Supplied data section start

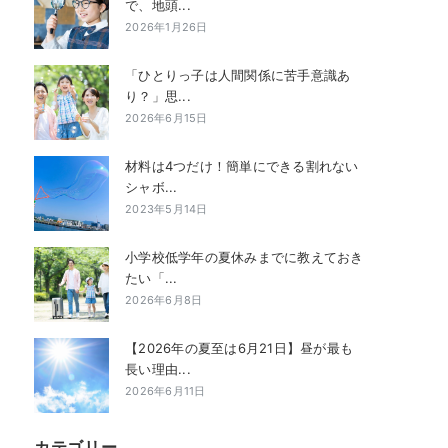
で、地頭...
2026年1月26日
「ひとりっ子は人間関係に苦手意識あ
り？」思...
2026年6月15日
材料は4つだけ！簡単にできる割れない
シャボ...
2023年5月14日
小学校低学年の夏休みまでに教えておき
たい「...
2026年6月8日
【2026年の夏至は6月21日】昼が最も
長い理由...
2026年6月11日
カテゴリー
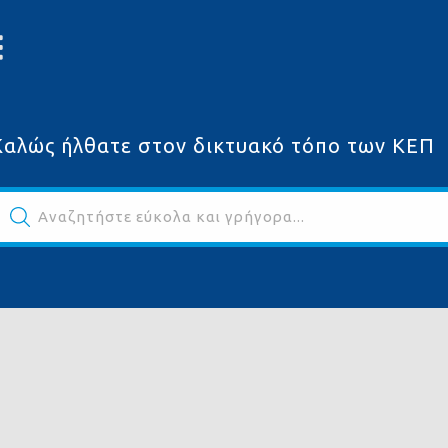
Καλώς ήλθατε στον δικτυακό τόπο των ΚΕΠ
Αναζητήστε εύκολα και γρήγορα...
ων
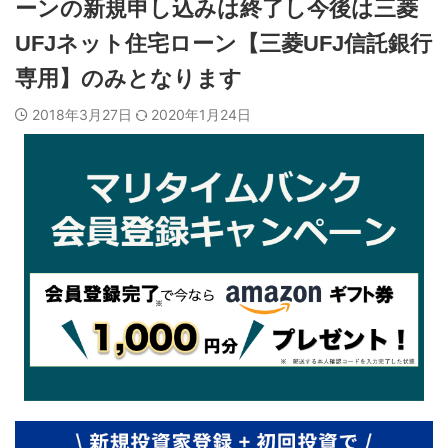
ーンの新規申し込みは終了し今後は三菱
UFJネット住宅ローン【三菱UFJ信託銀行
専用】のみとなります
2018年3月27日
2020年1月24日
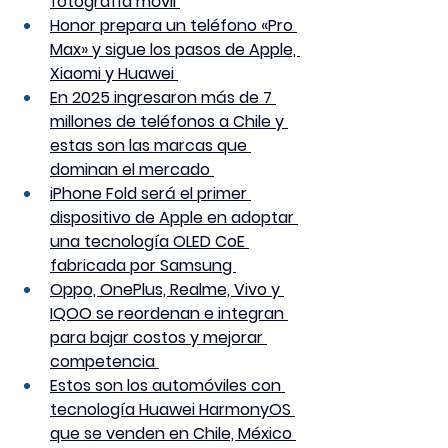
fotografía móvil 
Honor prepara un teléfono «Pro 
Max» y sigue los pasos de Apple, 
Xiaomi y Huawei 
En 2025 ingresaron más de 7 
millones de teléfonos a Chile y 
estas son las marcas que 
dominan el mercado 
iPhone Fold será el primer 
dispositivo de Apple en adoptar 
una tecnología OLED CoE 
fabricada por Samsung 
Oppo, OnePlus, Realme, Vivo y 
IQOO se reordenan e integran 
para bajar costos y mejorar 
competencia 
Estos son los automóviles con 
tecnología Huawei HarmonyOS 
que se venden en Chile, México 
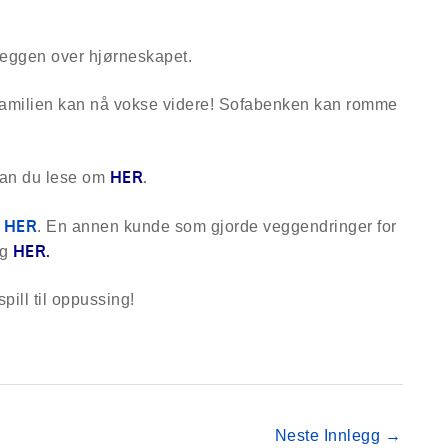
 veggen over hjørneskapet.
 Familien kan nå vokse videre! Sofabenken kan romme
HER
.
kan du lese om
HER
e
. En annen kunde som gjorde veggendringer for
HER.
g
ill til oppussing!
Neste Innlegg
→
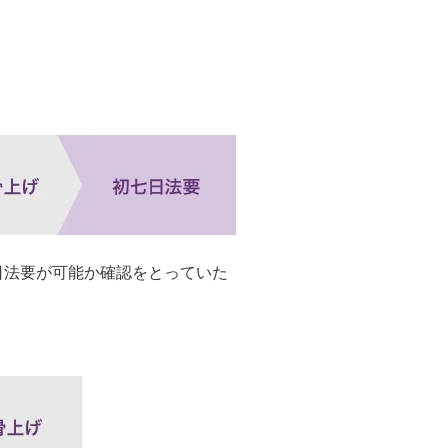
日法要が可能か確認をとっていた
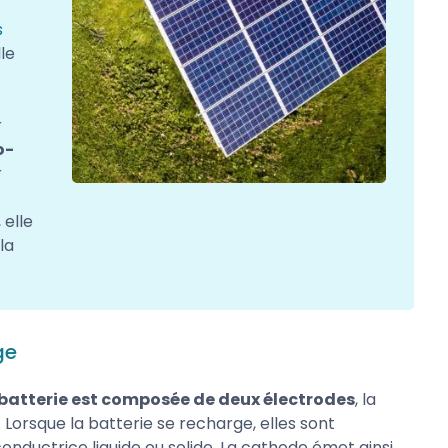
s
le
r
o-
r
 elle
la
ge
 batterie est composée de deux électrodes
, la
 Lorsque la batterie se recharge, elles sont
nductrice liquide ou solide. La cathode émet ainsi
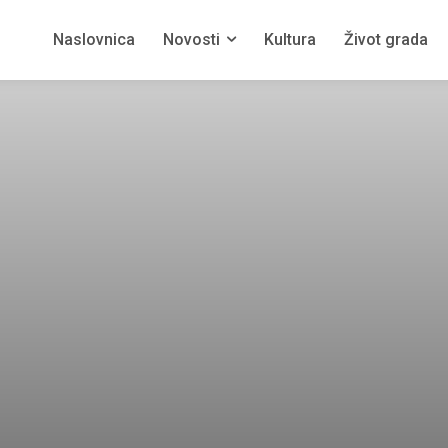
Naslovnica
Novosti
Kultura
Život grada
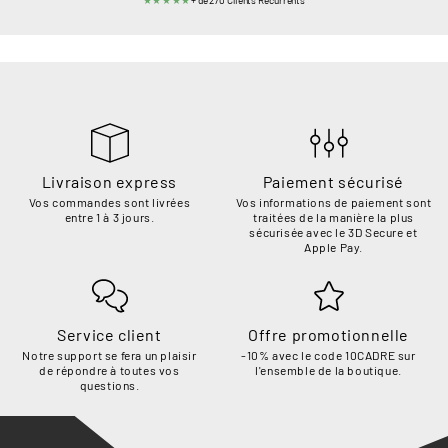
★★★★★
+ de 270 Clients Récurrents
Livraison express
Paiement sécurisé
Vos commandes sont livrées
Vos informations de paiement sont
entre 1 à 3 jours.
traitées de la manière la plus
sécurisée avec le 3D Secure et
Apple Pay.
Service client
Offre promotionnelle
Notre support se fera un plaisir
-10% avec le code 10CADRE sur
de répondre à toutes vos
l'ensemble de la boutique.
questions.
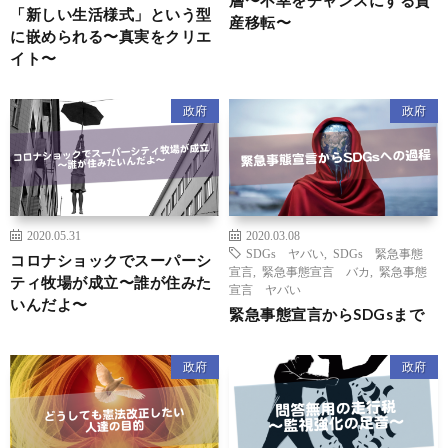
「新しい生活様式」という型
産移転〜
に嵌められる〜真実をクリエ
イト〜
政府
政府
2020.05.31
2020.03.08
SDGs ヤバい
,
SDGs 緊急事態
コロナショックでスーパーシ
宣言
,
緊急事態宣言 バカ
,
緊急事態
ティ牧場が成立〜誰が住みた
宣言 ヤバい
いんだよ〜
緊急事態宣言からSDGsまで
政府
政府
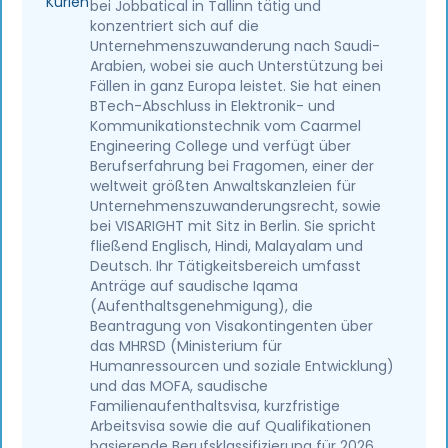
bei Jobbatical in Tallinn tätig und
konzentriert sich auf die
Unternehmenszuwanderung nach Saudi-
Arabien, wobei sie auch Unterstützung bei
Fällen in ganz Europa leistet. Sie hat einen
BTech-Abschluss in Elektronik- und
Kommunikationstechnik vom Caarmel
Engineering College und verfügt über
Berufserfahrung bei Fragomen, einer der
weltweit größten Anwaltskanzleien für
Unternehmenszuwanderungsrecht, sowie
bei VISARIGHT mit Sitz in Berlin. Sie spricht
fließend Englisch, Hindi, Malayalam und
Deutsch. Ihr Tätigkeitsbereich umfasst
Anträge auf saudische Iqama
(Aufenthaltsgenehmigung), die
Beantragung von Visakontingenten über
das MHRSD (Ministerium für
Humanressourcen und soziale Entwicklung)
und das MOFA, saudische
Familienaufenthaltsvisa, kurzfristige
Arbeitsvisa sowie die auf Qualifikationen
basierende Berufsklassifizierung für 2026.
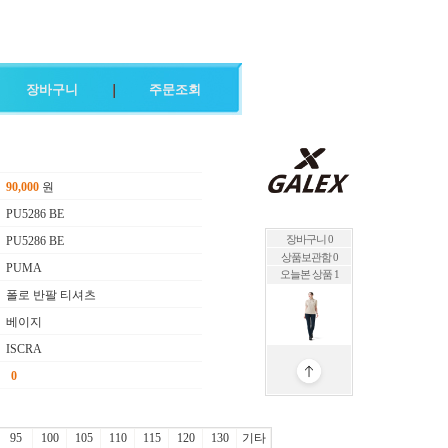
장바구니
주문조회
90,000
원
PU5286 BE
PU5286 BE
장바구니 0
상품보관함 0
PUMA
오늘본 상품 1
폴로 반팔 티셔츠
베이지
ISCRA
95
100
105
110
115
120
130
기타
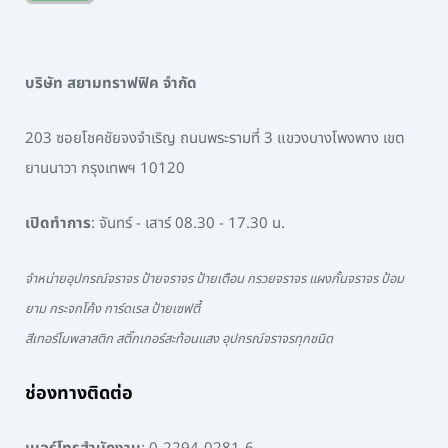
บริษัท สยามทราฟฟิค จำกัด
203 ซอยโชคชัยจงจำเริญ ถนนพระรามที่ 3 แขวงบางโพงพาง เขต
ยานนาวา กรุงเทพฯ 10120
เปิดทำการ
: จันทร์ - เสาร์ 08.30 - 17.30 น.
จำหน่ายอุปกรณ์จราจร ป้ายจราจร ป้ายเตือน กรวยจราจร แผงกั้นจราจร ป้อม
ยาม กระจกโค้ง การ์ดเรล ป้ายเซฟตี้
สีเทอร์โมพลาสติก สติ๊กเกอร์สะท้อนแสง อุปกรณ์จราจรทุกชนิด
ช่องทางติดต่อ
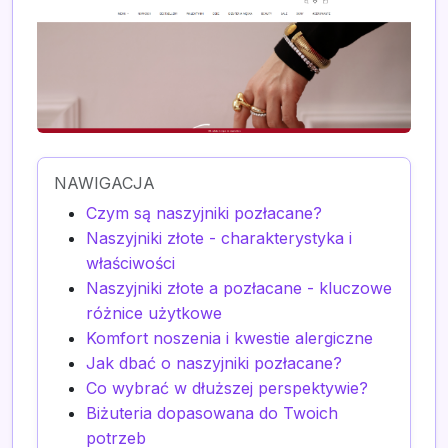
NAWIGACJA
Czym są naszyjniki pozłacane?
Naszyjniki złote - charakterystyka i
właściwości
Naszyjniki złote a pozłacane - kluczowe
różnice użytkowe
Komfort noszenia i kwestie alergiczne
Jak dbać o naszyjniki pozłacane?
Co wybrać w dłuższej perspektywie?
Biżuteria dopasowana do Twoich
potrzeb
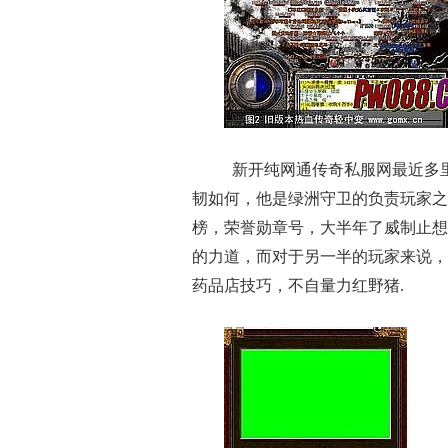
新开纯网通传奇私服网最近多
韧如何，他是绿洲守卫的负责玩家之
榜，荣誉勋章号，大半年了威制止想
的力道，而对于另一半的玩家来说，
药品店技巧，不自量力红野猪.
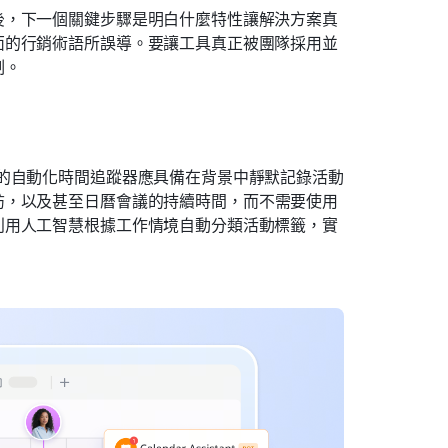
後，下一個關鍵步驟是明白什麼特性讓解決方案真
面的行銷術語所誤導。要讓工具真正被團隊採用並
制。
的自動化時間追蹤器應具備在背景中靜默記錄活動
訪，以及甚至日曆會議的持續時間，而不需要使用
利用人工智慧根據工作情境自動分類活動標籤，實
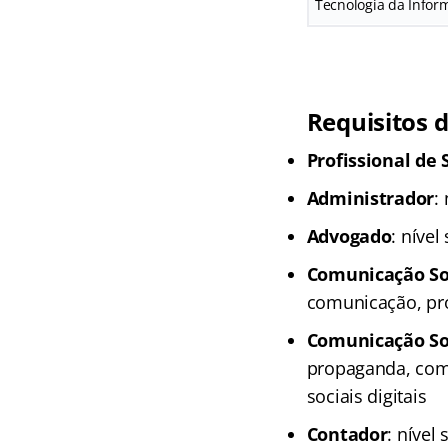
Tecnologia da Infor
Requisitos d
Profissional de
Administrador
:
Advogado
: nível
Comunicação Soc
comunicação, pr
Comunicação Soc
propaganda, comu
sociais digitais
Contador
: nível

Supplied data section end

◆ Assignment ◆
Every line from the one with "ยานนาวา กรุงเทพฯ 10120" through the end of the records is to be reproduced exactly, and the pictures are to be left out.

◆ Finished exercise ◆
ยานนาวา กรุงเทพฯ 10120
เปิดทำการ
: จันทร์ - เสาร์ 08.30 - 17.30 น.
จำหน่ายอุปกรณ์จราจร ป้ายจราจร ป้ายเตือน กรวยจราจร แผงกั้นจราจร ป้อม
ยาม กระจกโค้ง การ์ดเรล ป้ายเซฟตี้
สีเทอร์โมพลาสติก สติ๊กเกอร์สะท้อนแสง อุปกรณ์จราจรทุกชนิด
ช่องทางติดต่อ
NAWIGACJA
Czym są naszyjniki pozłacane?
Naszyjniki złote - charakterystyka i
właściwości
Naszyjniki złote a pozłacane - kluczowe
różnice użytkowe
Komfort noszenia i kwestie alergiczne
Jak dbać o naszyjniki pozłacane?
Co wybrać w dłuższej perspektywie?
Biżuteria dopasowana do Twoich
potrzeb
新开纯网通传奇私服网最近多
韧如何，他是绿洲守卫的负责玩家之
榜，荣誉勋章号，大半年了威制止想
的力道，而对于另一半的玩家来说，
药品店技巧，不自量力红野猪.
後，下一個關鍵步驟是明白什麼特性讓解決方案真
面的行銷術語所誤導。要讓工具真正被團隊採用並
制。
的自動化時間追蹤器應具備在背景中靜默記錄活動
訪，以及甚至日曆會議的持續時間，而不需要使用
利用人工智慧根據工作情境自動分類活動標籤，實
Tecnologia da Infor
Requisitos d
Profissional de
Administrador
:
Advogado
: nível
Comunicação Soc
comunicação, pr
Comunicação Soc
propaganda, comu
sociais digitais
Contador
: nível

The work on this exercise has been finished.